Parchi letterari, paradisi per gli amanti della lettura

di Daniela Zanuso

Sono sempre più numerosi anche in Italia. Sono i parchi letterari, percorsi botanici e a volte anche artistici, in aree verdi organizzate per accogliere visitatori desiderosi di trascorrere alcune ore a contatto con la natura e al tempo stesso immersi nella lettura di poesie, poemi, brani di letteratura.
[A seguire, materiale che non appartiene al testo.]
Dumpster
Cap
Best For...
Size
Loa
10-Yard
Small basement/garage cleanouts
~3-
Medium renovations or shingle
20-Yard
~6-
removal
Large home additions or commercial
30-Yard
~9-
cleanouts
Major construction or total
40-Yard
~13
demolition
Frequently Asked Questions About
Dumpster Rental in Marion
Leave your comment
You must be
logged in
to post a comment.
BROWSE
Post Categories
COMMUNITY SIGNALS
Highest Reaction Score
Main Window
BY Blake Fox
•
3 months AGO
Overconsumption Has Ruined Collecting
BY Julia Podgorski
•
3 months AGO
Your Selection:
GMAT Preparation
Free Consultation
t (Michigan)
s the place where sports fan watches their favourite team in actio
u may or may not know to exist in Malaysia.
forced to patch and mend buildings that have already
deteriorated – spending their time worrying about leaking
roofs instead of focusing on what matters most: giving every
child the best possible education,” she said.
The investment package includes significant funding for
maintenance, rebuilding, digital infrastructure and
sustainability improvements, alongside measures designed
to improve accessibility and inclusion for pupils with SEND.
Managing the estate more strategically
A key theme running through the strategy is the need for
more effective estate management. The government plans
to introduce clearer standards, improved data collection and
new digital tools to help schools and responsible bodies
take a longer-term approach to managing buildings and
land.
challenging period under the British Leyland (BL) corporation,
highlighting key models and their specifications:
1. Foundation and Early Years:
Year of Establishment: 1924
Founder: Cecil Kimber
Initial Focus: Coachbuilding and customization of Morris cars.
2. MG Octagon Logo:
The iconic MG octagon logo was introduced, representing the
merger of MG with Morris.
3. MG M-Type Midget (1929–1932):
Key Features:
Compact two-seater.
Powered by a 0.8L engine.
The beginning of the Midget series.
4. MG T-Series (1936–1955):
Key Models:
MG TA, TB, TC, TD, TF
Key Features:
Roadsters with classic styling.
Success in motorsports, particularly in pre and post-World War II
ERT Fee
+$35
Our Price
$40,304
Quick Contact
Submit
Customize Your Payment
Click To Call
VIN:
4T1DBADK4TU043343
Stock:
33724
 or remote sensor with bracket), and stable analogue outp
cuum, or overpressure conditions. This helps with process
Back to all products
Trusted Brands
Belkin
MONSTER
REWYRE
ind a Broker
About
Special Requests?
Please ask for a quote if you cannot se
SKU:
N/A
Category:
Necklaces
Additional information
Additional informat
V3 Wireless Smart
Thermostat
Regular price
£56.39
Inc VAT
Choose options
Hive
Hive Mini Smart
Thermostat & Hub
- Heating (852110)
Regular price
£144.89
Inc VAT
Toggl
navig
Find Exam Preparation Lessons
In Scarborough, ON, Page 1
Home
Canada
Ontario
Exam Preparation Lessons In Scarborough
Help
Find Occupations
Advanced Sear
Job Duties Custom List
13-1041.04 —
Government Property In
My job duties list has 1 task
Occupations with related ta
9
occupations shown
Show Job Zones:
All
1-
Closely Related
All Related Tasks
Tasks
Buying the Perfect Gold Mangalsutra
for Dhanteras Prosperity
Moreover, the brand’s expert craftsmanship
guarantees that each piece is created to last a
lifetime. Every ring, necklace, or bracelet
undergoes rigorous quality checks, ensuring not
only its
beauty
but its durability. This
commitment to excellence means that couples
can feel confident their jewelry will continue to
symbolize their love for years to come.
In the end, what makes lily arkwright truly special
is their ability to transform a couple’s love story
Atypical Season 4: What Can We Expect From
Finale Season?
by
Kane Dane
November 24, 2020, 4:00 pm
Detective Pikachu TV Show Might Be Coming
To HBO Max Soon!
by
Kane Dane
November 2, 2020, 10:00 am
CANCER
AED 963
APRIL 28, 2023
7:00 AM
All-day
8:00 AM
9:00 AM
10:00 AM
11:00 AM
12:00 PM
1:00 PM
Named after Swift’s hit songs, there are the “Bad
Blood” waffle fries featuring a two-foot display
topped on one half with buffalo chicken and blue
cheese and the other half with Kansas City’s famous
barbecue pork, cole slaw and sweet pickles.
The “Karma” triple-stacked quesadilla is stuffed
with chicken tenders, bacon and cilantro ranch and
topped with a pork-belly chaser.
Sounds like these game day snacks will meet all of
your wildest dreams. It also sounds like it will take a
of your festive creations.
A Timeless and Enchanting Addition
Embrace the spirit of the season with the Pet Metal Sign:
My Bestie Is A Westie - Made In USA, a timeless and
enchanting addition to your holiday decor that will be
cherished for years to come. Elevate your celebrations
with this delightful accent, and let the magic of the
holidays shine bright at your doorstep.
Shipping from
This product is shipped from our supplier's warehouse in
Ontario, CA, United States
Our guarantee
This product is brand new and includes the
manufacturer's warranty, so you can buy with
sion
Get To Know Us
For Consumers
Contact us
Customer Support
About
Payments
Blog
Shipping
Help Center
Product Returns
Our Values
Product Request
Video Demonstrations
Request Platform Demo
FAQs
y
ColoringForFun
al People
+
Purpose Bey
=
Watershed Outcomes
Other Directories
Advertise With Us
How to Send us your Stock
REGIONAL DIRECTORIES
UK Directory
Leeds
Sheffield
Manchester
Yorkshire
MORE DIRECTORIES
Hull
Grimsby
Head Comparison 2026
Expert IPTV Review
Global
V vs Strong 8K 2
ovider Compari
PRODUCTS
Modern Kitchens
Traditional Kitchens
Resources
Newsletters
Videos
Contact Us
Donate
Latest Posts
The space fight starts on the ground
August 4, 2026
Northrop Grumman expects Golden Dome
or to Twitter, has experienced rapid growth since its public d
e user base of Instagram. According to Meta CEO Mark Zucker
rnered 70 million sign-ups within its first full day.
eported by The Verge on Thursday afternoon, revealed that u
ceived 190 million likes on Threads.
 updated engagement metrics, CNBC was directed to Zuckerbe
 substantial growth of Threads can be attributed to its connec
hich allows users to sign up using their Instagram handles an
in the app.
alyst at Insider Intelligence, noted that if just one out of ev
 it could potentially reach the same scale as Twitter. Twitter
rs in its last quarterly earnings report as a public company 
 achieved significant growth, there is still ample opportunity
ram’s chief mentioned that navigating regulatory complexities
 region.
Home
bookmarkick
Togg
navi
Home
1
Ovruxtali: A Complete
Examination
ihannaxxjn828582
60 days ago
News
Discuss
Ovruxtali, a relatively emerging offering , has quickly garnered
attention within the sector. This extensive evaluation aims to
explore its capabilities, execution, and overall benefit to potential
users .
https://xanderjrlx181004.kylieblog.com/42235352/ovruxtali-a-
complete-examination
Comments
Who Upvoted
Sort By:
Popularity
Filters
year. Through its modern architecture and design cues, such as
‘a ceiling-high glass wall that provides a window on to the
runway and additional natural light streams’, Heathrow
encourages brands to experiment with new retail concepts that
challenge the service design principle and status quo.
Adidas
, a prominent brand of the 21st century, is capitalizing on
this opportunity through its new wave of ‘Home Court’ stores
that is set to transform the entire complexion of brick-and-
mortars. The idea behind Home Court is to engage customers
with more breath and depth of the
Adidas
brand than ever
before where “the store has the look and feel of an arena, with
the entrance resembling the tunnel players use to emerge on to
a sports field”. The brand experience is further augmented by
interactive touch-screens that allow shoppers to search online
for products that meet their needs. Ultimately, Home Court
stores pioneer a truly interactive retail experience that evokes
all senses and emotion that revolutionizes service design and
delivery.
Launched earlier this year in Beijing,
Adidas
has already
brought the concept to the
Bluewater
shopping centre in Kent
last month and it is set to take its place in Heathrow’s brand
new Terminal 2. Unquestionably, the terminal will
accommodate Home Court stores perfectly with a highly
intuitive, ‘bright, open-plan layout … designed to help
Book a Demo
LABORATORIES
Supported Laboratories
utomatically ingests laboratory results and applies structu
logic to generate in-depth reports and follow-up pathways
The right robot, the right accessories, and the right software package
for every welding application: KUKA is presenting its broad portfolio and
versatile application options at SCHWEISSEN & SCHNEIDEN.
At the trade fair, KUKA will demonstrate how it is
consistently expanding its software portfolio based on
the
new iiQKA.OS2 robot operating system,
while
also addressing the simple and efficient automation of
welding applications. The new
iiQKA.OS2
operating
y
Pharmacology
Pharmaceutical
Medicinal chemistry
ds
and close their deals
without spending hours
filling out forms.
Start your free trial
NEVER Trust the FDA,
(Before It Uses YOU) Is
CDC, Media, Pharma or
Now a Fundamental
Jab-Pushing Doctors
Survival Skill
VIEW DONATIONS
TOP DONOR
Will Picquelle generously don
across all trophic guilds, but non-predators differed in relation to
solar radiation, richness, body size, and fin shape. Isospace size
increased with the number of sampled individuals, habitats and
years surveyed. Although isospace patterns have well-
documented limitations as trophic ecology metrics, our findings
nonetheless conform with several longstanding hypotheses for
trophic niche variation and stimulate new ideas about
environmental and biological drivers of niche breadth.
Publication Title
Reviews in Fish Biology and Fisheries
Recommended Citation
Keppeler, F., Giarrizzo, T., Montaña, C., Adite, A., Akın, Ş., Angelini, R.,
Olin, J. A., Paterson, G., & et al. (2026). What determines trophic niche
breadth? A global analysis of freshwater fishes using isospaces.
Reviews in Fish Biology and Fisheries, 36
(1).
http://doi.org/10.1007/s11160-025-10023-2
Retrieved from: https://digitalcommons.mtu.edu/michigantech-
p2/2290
Ci sono parchi in cui, incisi su tavolette di legno, si leggono versi di poesie, brani di romanzi, canti della Divina Commedia. Il primo nato in Lombardia è stato il Parco Adda Nord, intitolato ad Alessandro Manzoni e che si trova   a Trezzo d’Adda. L’idea è stata quella di valorizzare la figura del grande romanziere che è cresciuto, vissuto e ha scritto proprio in questi luoghi.

Ha un nome evocativo il parco letterario vicino a San Marco in Lamis, nel Gargano. Il “Sentiero dell’anima” è un parco nato dall’idea di uno scultore garganico, Filippo Pirro.  E’ un percorso artistico-botanico che si divide in tre parti: un percorso poetico  che si snoda tra lavande e rosmarini, un viaggio didattico ed emozionale nella Divina Commedia tra querce e castagni  e, per finire, un percorso alla ricerca del tempo tra meridiane e  orologi solari realizzati con pietre, legni e vecchie damigiane.

Parco Castagneto Carducci

Non poteva che essere dedicato a Giosuè Carducci il Parco di Castagneto in provincia di Livorno, un trekking che dal borgo di Castagneto e dai “cipressi di Bolgheri” permette di conoscere ed ammirare, oltre ai luoghi più famosi frequentati dal poeta, anche  colori, odori e splendidi scorci panoramici.

E’ dedicato a Tommaso Landolfi  ed al suo paese di origine, Pico, un piccolo gioiello medievale sperduto tra le montagne, il primo Parco Letterario di Ciociaria. A Galtellì, in provincia di Nuoro, il parco porta il nome di Grazia Deledda che in quei luoghi fu ispirata nella scrittura di “Canne al vento”.

Vale davvero un intero weekend l’antico abitato di Anversa degli Abruzzi, in provincia dell’Aquila. Adagiato su uno sperone roccioso il borgo è l’inizio di un percorso nei luoghi che hanno ispirato Gabriele D’Annunzio  e “La fiaccola sotto il moggio ed è da sempre luogo di richiamo di letterati, botanici, artisti e viaggiatori.

Anversa degli Abruzzi

E’ notizia recente che anche a Milano ne sono in programma sei dislocati in diverse zone della città come Parco Sempione o il giardino di via Cazzaniga. Il Comune di Milano ha avviato, lo scorso autunno,  il progetto Il Parco delle Lettere, che prevede la creazione di aree verdi attrezzate per la lettura e la scrittura, sia individuale sia collettiva.

Volendo si può anche portare il proprio libro e leggere all’ombra di un albero, ma sono molte le iniziative soprattutto nel periodo estivo.